One would expect if one radomized the training labels that learning wouldn’t happen, or it would slow down and never converge. However, the results from the paper don’t show this. This has a few profound implications:
- The effective capacity of neural networks is sufficient for memorizing the entire data set.
- Even optimization on random labels remains easy. In fact, training time increases only by a small constant factor compared with training on the true labels.
- Randomizing labels is solely a data transformation, leaving all other properties of the learning problem unchanged.
Figure 1: Shows convergences on the train-set for random labels. Also an interesting observation is that random pixels in (a) converge more quickly than the original pixels! Maybe b/c random pixels are more separated than the original distributions.
In the traditional ML school of thought regularisation is motivated by Ocam’s razor, which tells us simpler is better and simpler in ML is less total parameters or smaller magnitude parameters $p$ . Regularisation in DL is manifest in multiple ways including dropout. However, even w/ regularisation, the DL model still fits the random labels which says regularization doesn’t help the generalization error and this is not working as expected in the traditional sense:
In contrast with classical convex empirical risk minimization, where explicit regularization is necessary to rule out trivial solutions, we found that regularization plays a rather different role in deep learning. It appears to be more of a tuning parameter that often helps improve the final test error of a model, but the absence of all regularization does not necessarily imply poor generalization error. As reported by Krizhevsky et al. (2012), L2-regularization (weight decay) sometimes even help optimization, illustrating its poorly understood nature in deep learning.
Figure 1: You can see regularisation helps the test accuracy. However, the more important point is that the model still generalises w/o it. So what does regularisation do?

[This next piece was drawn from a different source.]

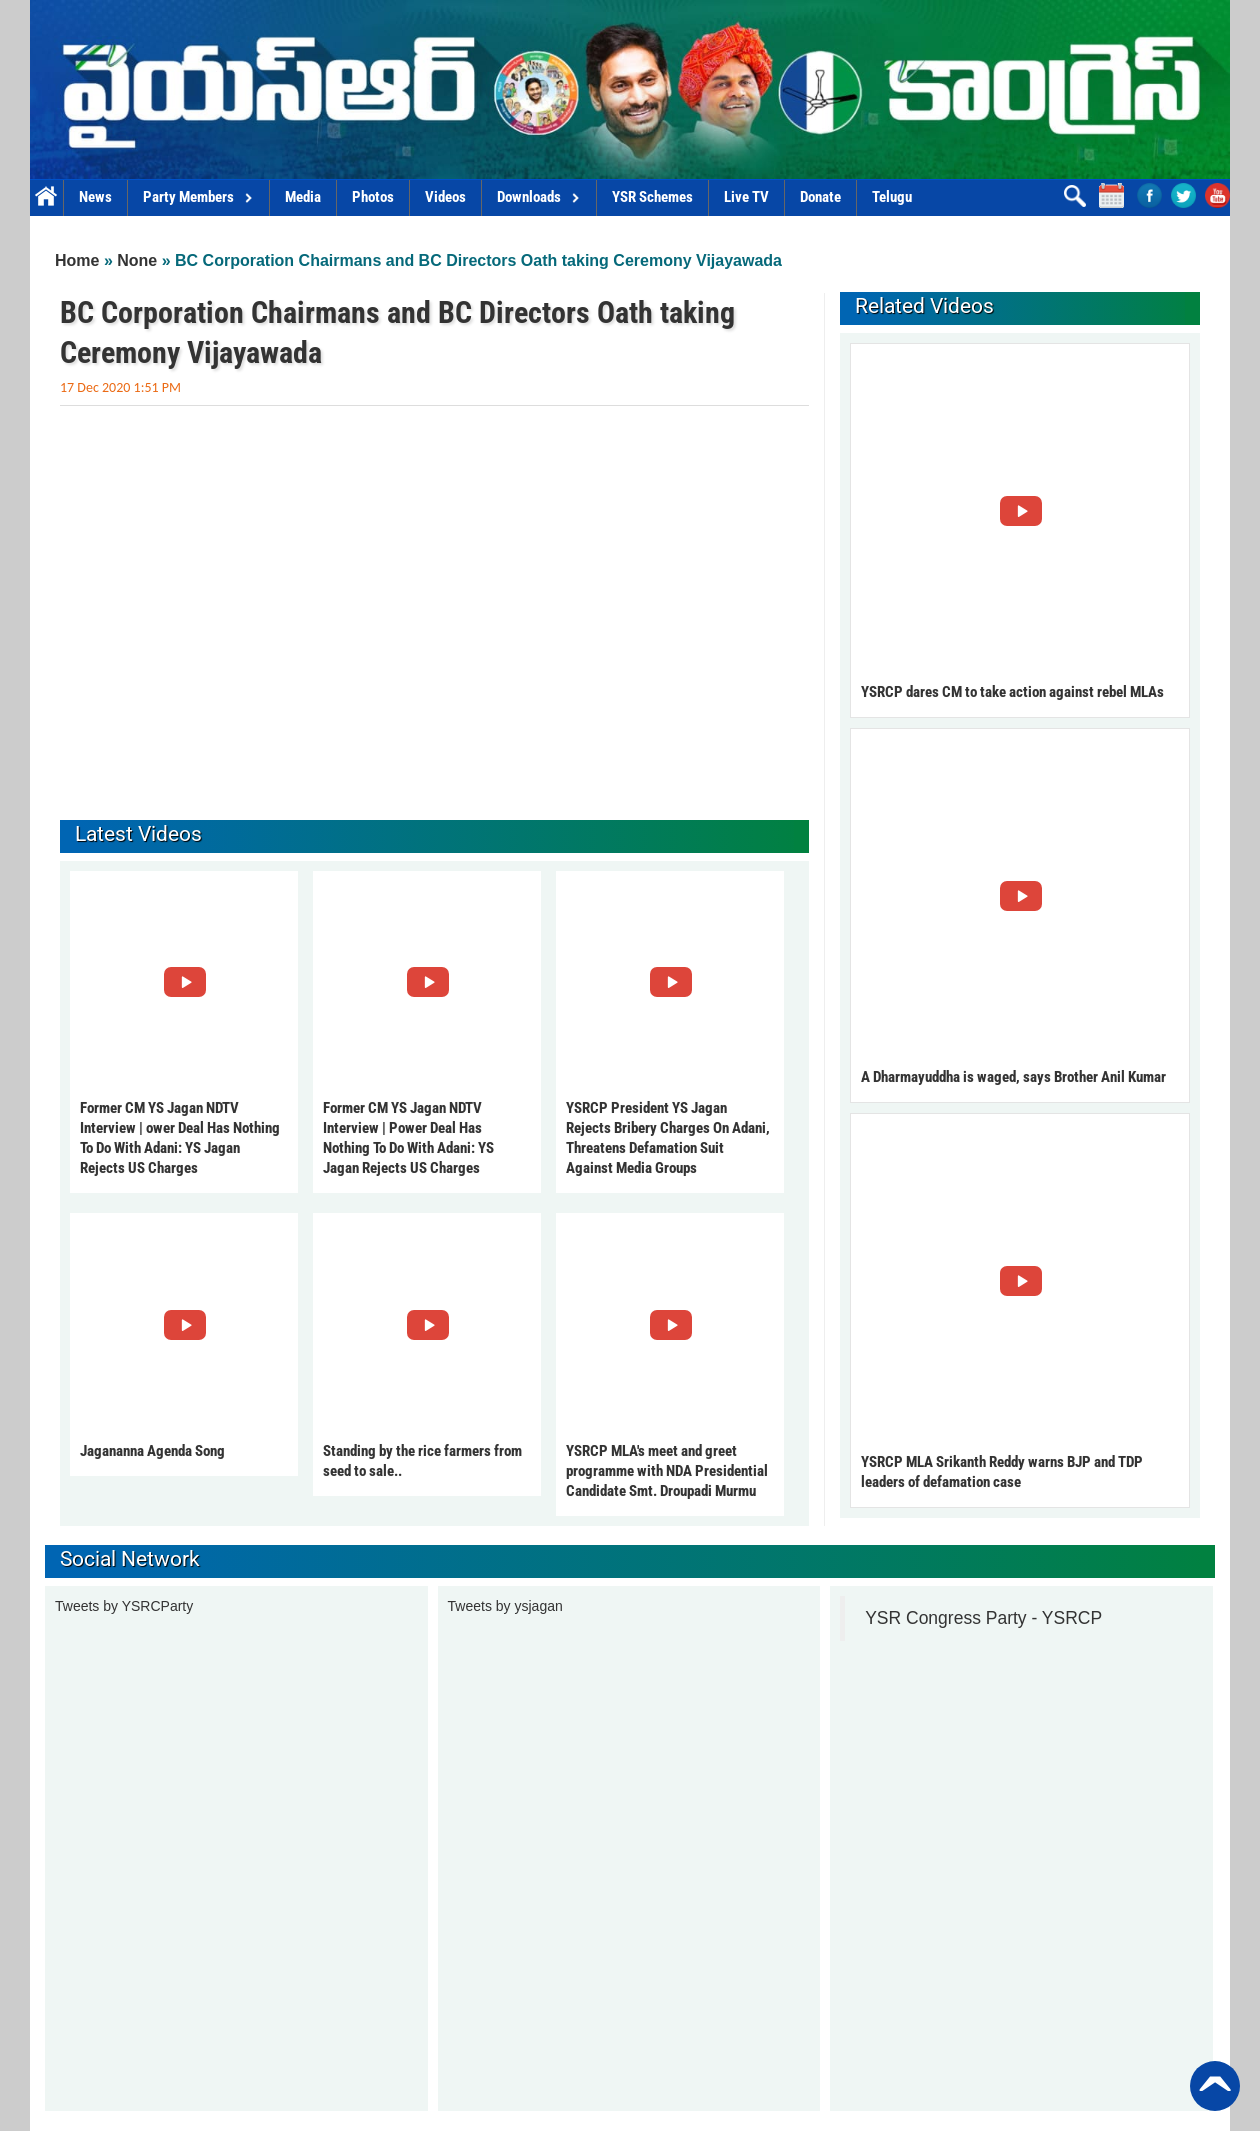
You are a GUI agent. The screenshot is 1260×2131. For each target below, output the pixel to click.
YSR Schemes (652, 197)
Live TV (746, 197)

I think the main message of the paper is not to show “that generalization is bad for a problem with random labels”, but rather it shows training accuracy can be as good for a problem with randomized labels. While it is interesting and thought-provoking, I also think it is not super surprising, or groundbreaking. I could be wrong, but it seems the authors did not fully debunk a explaining theory (If they do, please definitely comment and let me know!) that: implicit regularization by SGD plays important role in selection of generalizable models over their counterparts. Namely, with the same cost, models with smaller norm are easy to “reach” under SGD training, and that’s why current SGD based training would produce generalizable models when they can also memorize.
Figure 2: Goes on to show how how early stopping is a necessary technique to generalise well. Also it shows that the learning curves are much smoother w/ batch norm models i.e. inception.
In summary regarding regularization in DCNNs:
In summary, our observations on both explicit and implicit regularizers are consistently suggesting that regularizers, when properly tuned, could help to improve the generalization performance. However, it is unlikely that the regularizers are the fundamental reason for generalization, as the networks continue to perform well after all the regularizers removed.